How do we face fear?
That rising tension in the chest, the mind tightening, the clam up of the body, the building resistance to all that is physically present in front of our eyes and the mental swirls that seem to magnify the stress of the moment.
To face our fears. Fear is such a deep seeded emotion, it’s a gift in reality, our senses interpreting the environment we find ourselves in, computing the dangers and risks, allocating resources to the assessment against all previously known instances to ascertain if we are prepared and experienced enough to face this looming situation unfolding unexpectedly in front of us, or, all around us.
As a young boy aged around 10, one of my strongest memories is being on the farm with my cousins, in the days that the game of ‘stacks on’ was a type of fun physical play amongst friends in a rowdy wrestling kind of way.
Until, as the smallest, you find yourself on the bottom of the stack, five or six bigger bodies piled on top of you, that feel like 15 or 16.
Immobilised from the weight, pinned to the ground with everyone layered on your back, ribcage and sternum pressed hard into the floor. Unable to breathe.

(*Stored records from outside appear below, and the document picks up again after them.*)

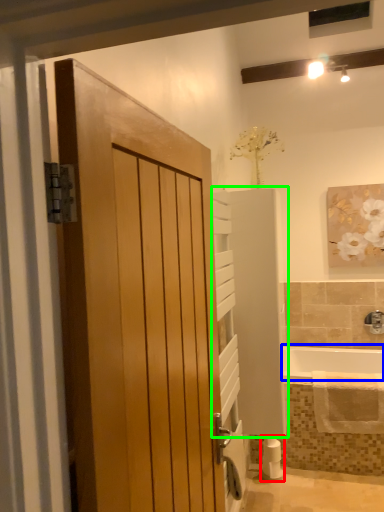 Question: Considering the real-world distances, which object is farthest from toilet paper (highlighted by a red box)? bath (highlighted by a blue box) or elevator (highlighted by a green box)?

Choices:
 (A) bath
 (B) elevator

Answer: (B) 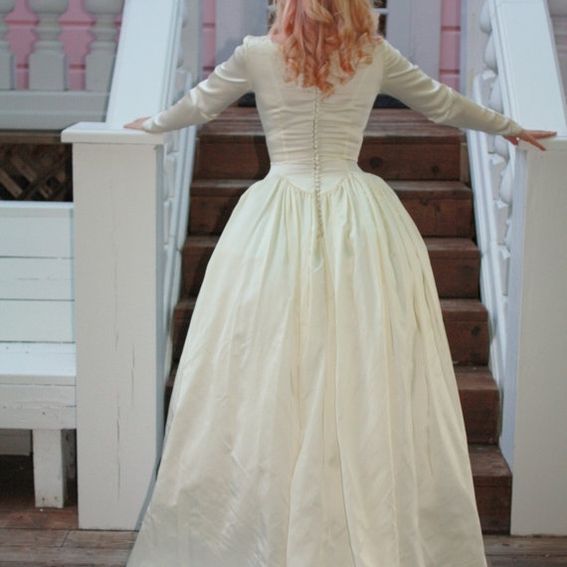 You are a GUI agent. You are given a task and a screenshot of the screen. Output one action in this format:
    pyautogui.click(x=<x>, y=<y>)
    Task: Click on the stair rails
    The width and height of the screenshot is (567, 567).
    Given the screenshot: What is the action you would take?
    pyautogui.click(x=158, y=71), pyautogui.click(x=507, y=32) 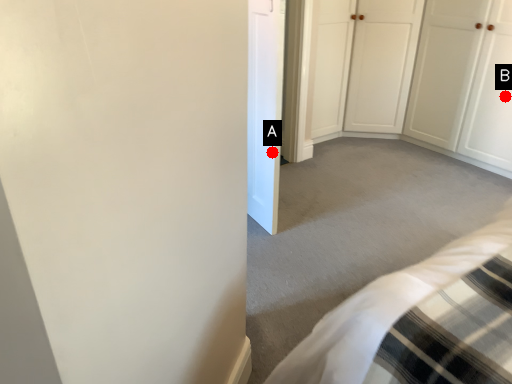 Question: Two points are circled on the image, labeled by A and B beside each circle. Which of the following is the closest to the observer?

Choices:
 (A) A is closer
 (B) B is closer

Answer: (A) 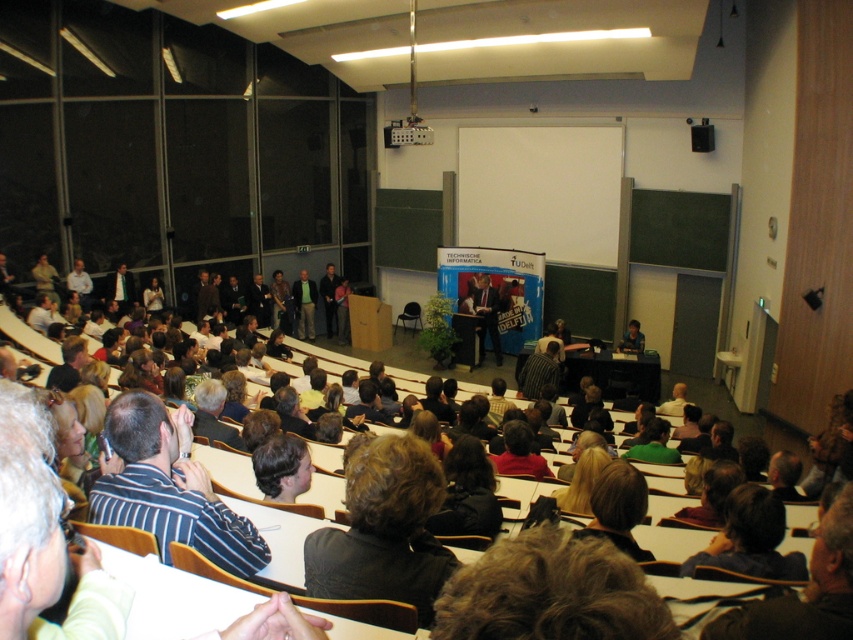 You are an event organizer who needs to seat two speakers, one wearing a dark blue suit at center and the other in a green fabric shirt at center, in chairs of the same size. Based on their clothing sizes, which speaker might require a larger chair?

The dark blue suit at center has a larger size compared to the green fabric shirt at center, so the speaker in the dark blue suit at center would need a larger chair.

You are sitting in the lecture hall and want to determine which of the two points, point (x=103, y=428) or point (x=302, y=320), is closer to you. Based on the scene description, which point is nearer?

Point (x=103, y=428) is closer to the viewer than point (x=302, y=320). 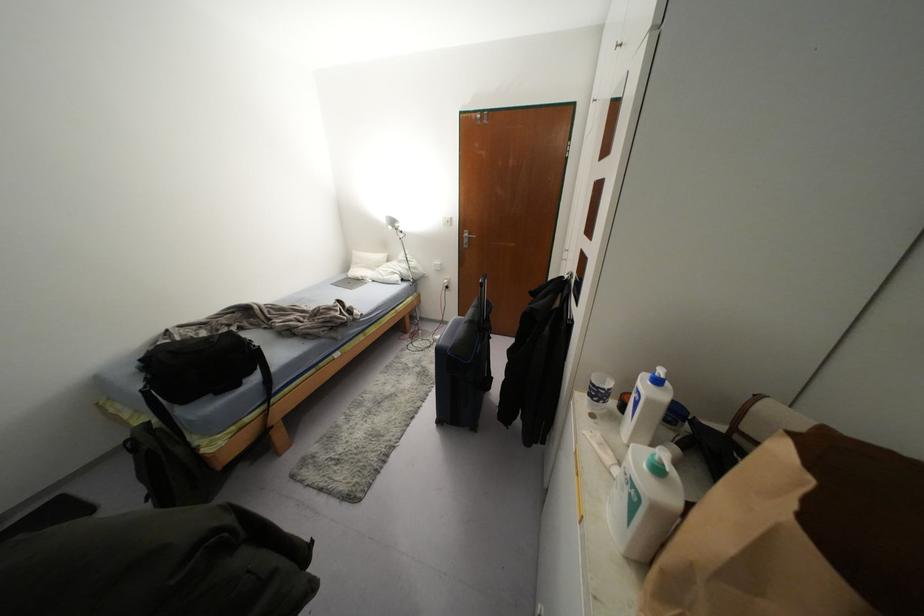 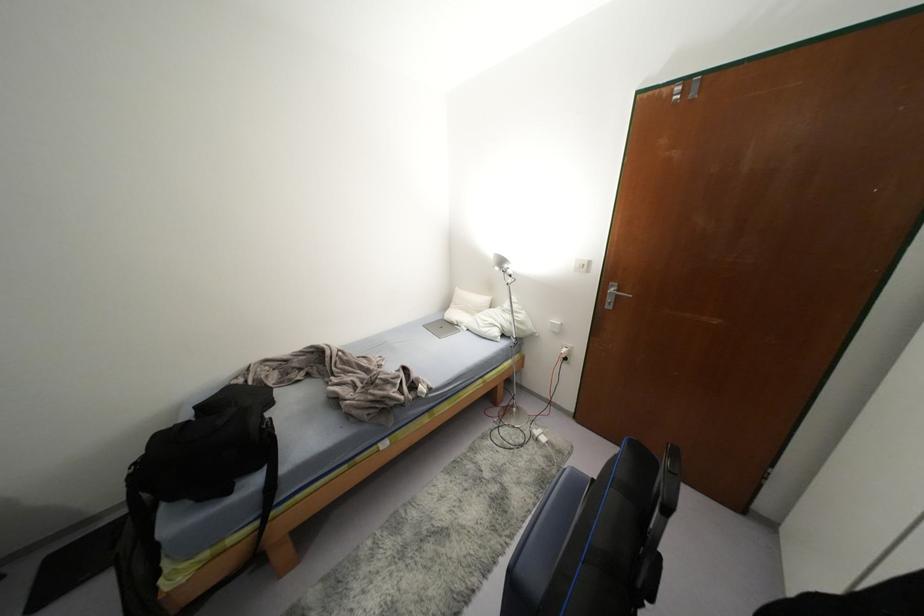 Locate, in the second image, the point that corresponds to point (465, 233) in the first image.

(612, 289) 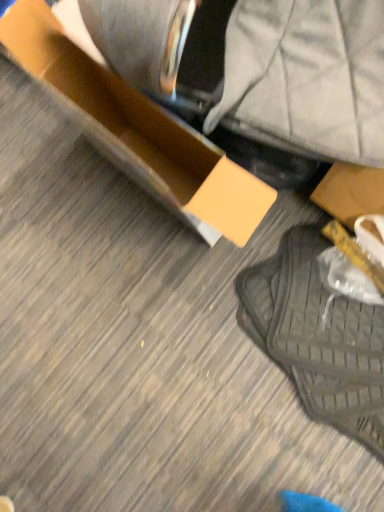 Question: Is black mesh bag at lower right facing towards matte cardboard box at center?

Choices:
 (A) no
 (B) yes

Answer: (A)

Question: Can you confirm if black mesh bag at lower right is shorter than matte cardboard box at center?

Choices:
 (A) no
 (B) yes

Answer: (B)

Question: Considering the relative sizes of black mesh bag at lower right and matte cardboard box at center in the image provided, is black mesh bag at lower right wider than matte cardboard box at center?

Choices:
 (A) yes
 (B) no

Answer: (A)

Question: From the image's perspective, is black mesh bag at lower right located above matte cardboard box at center?

Choices:
 (A) yes
 (B) no

Answer: (B)

Question: Is black mesh bag at lower right positioned before matte cardboard box at center?

Choices:
 (A) yes
 (B) no

Answer: (B)

Question: Can you confirm if black mesh bag at lower right is positioned to the left of matte cardboard box at center?

Choices:
 (A) no
 (B) yes

Answer: (A)

Question: Can you confirm if matte cardboard box at center is smaller than black mesh bag at lower right?

Choices:
 (A) no
 (B) yes

Answer: (A)

Question: Is matte cardboard box at center oriented away from black mesh bag at lower right?

Choices:
 (A) yes
 (B) no

Answer: (B)

Question: Is the position of matte cardboard box at center more distant than that of black mesh bag at lower right?

Choices:
 (A) yes
 (B) no

Answer: (B)

Question: Is matte cardboard box at center far from black mesh bag at lower right?

Choices:
 (A) no
 (B) yes

Answer: (A)

Question: Can you confirm if matte cardboard box at center is shorter than black mesh bag at lower right?

Choices:
 (A) no
 (B) yes

Answer: (A)

Question: Is black mesh bag at lower right a part of matte cardboard box at center?

Choices:
 (A) yes
 (B) no

Answer: (B)

Question: Is matte cardboard box at center wider or thinner than black mesh bag at lower right?

Choices:
 (A) wide
 (B) thin

Answer: (B) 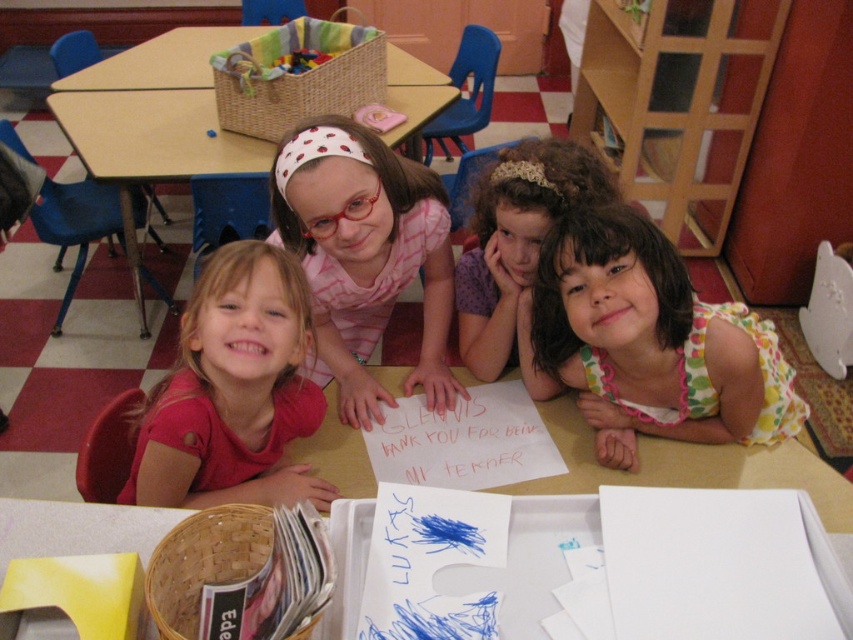 You are a teacher in the classroom and want to place a small plant on the table so that it is visible to all children. Considering the floral dress at center and the wooden table at center, which object should the plant be placed closer to for it to be seen by everyone?

The plant should be placed closer to the floral dress at center because it has a lesser height compared to the wooden table at center, ensuring the plant remains visible over the dress.

Looking at this image, you are a teacher organizing a classroom activity. You have a floral dress at center and a wooden table at center. If you need to move both items to a storage closet, which item would you move first if you want to save space?

The floral dress at center occupies less space than the wooden table at center, so moving the wooden table at center first would save more space. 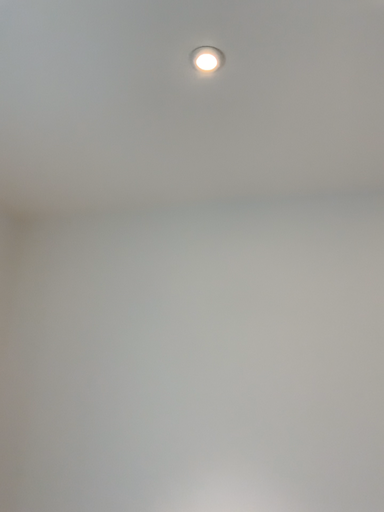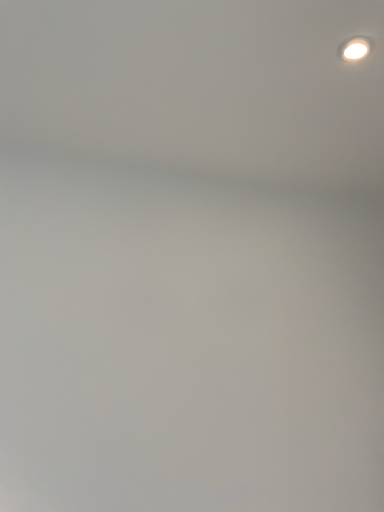 Question: Which way did the camera rotate in the video?

Choices:
 (A) rotated downward
 (B) rotated upward

Answer: (A)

The air squashed out of you on the last exhale, the constriction of the mass on top preventing an inhale, not even a gasp or whisper possible to mutter a grievance or desperate plea to get those bodies off.

The tension rising, stuck under this heap, heart racing now as the fear permeates every cell of the body, time seemingly going on forever, mind chattering quickly trying to work out in vain how to escape this oxygen-less predicament, chest crushed so heavily that breathing has been disabled and stopped.